Published 6:13pm Tuesday, April 1, 2014

To the Editor:

Anyone who reads the Tryon Daily Bulletin or engages in conversations throughout Polk County should be outraged at the drumbeat of criticism leveled at the majority of our County Commissioners because they gave the returning veteran and now former County manager Ryan Whitson a “golden parachute” of $178, 590, have rapidly dismantled that “job and property rights killing” UDO, and have held secret meetings “to protect the people’s interests.” To that end, although unnecessary, let me give a defense of the actions, corruption, hypocrisy and secrecy among our majority commissioners that only helps Polk County.

First, well-intentioned corruption creates jobs, and, yes, Polk County needs them. For example, a new assistant county manger’s position pays almost $100,000 annually, comes with a brand new SUV, education benefits, and lots and lots of perks. Moreover, by “clarifying” the UDO and all its provisions, especially the ones on steep slopes, the county has been opened for development and jobs.

Chocolate Drop mountain? All those cumbersome bureaucratic rules and state regulations caused the erosion problems, not sensitive developers. Clear cutting all those trees? They simply obstructed the view. Besides, who cares about the environment these days, and, by the way, “prosperity” today trumps “posterity” tomorrow anytime.

Now about that hypocrisy thing. First, hypocrisy, and secrecy are key components of a necessary corruption, all a part of another moral universe inhabited by politicians like Owens and Pack wholly separate from the rest of us. We don’t understand that universe. Only politicians like our majority commissioners do. Moreover, you can’t get things done efficiently without secrecy, hypocrisy, evasion and obfuscation, all in the good cause of helping folks.  Democracy, openness and public input simply are too messy and take too much time.

For example, majority commissioners did nothing wrong when they rewarded Polk’s returning veteran Ryan Whitson by giving him $178,590 for his service, all the while allowing him to take another job elsewhere.

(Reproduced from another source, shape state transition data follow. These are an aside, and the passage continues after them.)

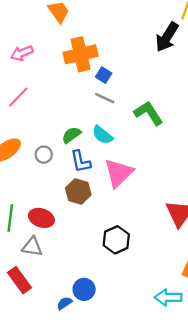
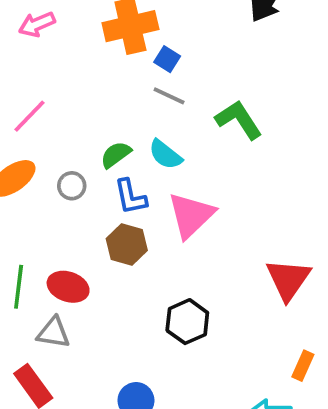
pink line: (18, 97) -> (30, 116), moved

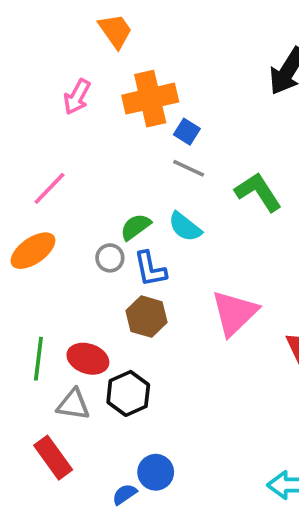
pink arrow: (37, 24) -> (77, 97), moved, turned -39
gray circle: (72, 186) -> (110, 258), moved
pink triangle: (191, 215) -> (234, 313), moved
black hexagon: (187, 322) -> (128, 393), moved

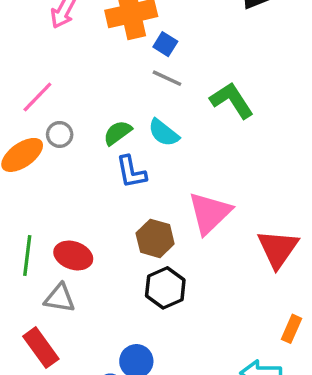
gray circle: (110, 258) -> (60, 134), moved
brown hexagon: (147, 317) -> (155, 238), moved
black hexagon: (128, 393) -> (165, 288), moved

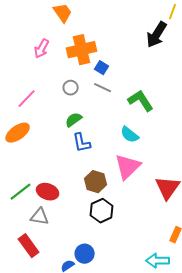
cyan semicircle: (164, 133) -> (130, 135), moved
gray circle: (60, 134) -> (71, 88), moved
green line: (27, 255) -> (21, 192), turned 45

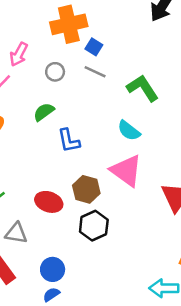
pink arrow: (42, 49) -> (19, 54), moved
green semicircle: (74, 120) -> (44, 112), moved
pink triangle: (128, 167) -> (126, 171), turned -40
red ellipse: (48, 192) -> (49, 202), moved
blue circle: (85, 254) -> (53, 269), moved

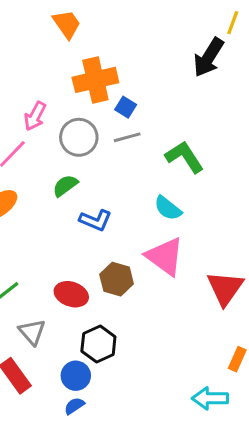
gray circle: (55, 72) -> (79, 137), size x1.6
gray line: (95, 72) -> (127, 137), turned -40
blue L-shape: (69, 141) -> (95, 220), turned -56
black hexagon: (94, 226) -> (98, 344), moved
gray triangle: (16, 233) -> (32, 332), turned 40

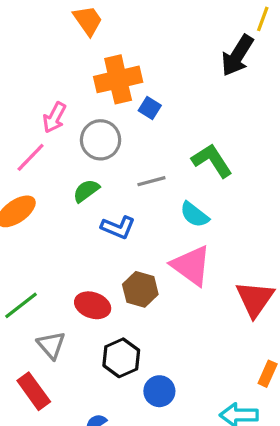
gray line: (127, 137) -> (151, 181), moved
blue circle: (76, 376) -> (159, 391), moved

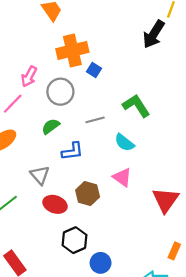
blue L-shape: (118, 227) -> (72, 151), turned -30
pink triangle: (191, 266) -> (122, 177), size x0.7
gray triangle: (51, 345) -> (40, 175), moved

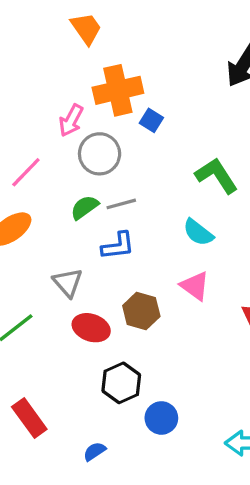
pink arrow: (29, 76) -> (71, 120), moved
gray line: (95, 120) -> (121, 204), moved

Using transparent obfuscation and straightforward evasion, Tom Pack explained that he and fellow commissioner Ted Owens “actually worked hard” to get Whitson hired in the first place but “As things move along there is change that comes about, things you learn about people and there’s issues you can’t discuss because we’re the employer.”  What could be clearer than that? More justifiable? That brings up that irritating “other” commissioner, Ray Gasperson.

Gasperson violated one of the principal playground rules we all knew as children, that of telling secrets. By being open and transparent, Gasperson clearly displayed a lack of ethical behavior that threatened the majority. In sum, he was a hypocrite. In a politician’s world, Pack or Owens would be morally irresponsible and reprehensible, a traitor to all, if they did not expose the hypocrisy of Gasperson while wrapping themselves in moral and righteous indignation. Got all this?

Lastly, Chair Ted Owens, with all the feigned tolerance and false sincerity required to silence ungrateful children, thanked “the Lord” for Gary Poague, Renee McDermott and John Marino as well as all the other blaspheming critics of the majority commissioners. They exercised their right, albeit a negative one, of speaking freely and taking up the commissioner’s valuable time. Owens tolerated them all because, as a patriot, he believed in the Constitution, the Bible and America. Still, a day of reckoning loomed for his critics.

Soon, he proclaimed, there will come a great and pious day “where we can go to the polls without being killed or shot or not allowed to go,” a time when righteous voters, those with proper ID’s and affiliations who mostly don’t live in Tryon, will once again endorse the majority commissioners and their agenda of corruption, secrecy, obfuscation and evasion that benefits everyone unequally. He’s probably right.